**INSTRUCTIONS TO FOLLOW:**
Look for the word "patate" in the entries below, then copy every line that has it.

**RECORDS SHOWN:**
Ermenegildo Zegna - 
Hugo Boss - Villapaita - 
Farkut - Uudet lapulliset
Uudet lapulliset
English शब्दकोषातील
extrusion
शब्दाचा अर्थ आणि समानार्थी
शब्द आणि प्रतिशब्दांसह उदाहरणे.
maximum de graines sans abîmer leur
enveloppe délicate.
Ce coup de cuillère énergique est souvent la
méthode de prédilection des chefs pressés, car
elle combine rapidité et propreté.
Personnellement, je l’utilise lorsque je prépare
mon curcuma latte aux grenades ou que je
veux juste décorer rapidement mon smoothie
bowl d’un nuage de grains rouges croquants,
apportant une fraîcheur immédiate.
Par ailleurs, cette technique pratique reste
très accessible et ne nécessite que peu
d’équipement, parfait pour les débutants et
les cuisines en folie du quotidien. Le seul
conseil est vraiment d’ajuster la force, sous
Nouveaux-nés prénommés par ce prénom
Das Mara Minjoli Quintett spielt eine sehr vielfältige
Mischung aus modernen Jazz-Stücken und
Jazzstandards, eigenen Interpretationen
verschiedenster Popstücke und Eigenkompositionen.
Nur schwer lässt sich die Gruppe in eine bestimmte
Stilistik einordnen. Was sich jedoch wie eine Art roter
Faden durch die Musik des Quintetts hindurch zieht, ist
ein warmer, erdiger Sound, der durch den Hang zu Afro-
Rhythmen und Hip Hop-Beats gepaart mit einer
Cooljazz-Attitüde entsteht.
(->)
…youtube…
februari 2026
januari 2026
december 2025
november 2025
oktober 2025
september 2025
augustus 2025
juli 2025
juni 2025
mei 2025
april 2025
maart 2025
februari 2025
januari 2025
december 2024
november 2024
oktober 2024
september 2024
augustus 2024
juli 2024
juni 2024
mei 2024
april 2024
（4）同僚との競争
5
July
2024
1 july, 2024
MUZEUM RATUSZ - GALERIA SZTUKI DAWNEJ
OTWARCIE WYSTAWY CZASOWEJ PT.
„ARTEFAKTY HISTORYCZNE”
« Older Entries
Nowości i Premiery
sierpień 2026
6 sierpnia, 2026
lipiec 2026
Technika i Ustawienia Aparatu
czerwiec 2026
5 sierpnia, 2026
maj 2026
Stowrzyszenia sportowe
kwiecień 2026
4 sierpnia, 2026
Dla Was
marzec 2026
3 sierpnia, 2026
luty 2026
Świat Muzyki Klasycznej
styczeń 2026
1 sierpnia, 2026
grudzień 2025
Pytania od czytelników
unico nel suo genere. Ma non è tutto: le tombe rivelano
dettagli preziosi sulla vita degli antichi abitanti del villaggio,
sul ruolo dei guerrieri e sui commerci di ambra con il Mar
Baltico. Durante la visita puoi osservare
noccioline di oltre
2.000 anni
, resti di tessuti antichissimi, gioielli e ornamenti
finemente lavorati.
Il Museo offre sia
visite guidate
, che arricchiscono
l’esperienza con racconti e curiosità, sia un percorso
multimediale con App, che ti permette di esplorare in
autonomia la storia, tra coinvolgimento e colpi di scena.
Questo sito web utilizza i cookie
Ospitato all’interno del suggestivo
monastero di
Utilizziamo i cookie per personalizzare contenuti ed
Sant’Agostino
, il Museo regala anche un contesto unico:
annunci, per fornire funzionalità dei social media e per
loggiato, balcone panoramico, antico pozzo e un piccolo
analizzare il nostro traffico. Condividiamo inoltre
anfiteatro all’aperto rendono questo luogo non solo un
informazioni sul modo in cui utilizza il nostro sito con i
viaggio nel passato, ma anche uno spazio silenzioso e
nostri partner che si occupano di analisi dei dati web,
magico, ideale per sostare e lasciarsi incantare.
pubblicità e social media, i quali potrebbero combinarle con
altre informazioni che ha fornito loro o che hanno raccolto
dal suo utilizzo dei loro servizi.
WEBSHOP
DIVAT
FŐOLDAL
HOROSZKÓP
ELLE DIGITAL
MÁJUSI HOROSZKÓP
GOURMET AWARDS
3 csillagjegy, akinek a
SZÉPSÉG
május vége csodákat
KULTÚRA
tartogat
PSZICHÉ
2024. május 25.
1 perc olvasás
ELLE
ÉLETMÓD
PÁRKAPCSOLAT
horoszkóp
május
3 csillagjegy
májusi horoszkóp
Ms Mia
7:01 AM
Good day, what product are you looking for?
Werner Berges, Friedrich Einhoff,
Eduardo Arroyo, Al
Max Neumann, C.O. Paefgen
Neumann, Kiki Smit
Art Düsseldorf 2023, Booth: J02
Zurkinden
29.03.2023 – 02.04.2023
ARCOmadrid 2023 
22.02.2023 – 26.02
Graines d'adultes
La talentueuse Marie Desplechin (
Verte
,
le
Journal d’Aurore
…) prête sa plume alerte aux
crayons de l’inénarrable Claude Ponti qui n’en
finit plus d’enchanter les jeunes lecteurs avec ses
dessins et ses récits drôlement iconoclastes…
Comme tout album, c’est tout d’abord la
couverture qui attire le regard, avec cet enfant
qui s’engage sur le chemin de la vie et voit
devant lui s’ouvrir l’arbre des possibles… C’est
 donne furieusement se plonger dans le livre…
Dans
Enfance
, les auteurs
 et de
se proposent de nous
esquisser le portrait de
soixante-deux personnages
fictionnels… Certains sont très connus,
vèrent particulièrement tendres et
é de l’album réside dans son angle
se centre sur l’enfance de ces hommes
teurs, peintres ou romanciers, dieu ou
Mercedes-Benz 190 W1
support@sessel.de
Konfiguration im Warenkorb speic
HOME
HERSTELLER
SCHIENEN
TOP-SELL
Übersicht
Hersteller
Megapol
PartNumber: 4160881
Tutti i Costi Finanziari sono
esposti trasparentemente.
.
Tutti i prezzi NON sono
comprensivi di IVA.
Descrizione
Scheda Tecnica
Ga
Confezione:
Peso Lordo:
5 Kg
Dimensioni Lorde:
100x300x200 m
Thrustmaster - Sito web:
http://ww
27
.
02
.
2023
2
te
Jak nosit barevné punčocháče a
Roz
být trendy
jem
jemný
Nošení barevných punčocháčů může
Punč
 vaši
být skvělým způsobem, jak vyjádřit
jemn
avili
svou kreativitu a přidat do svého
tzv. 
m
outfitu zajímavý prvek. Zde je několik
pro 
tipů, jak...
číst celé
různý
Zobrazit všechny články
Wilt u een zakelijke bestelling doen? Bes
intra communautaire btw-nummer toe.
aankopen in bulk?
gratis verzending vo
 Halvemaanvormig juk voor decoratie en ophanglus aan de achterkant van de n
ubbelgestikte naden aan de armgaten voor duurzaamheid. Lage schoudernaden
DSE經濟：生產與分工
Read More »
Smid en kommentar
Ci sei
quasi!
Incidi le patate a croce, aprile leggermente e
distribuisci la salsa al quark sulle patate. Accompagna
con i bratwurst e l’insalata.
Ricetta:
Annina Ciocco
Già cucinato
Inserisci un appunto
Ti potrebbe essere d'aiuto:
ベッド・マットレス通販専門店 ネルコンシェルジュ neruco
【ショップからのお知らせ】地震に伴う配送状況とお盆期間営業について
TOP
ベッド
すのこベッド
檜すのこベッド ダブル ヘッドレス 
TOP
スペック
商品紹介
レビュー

**WRITTEN ANSWER:**
Incidi le patate a croce, aprile leggermente e
distribuisci la salsa al quark sulle patate. Accompagna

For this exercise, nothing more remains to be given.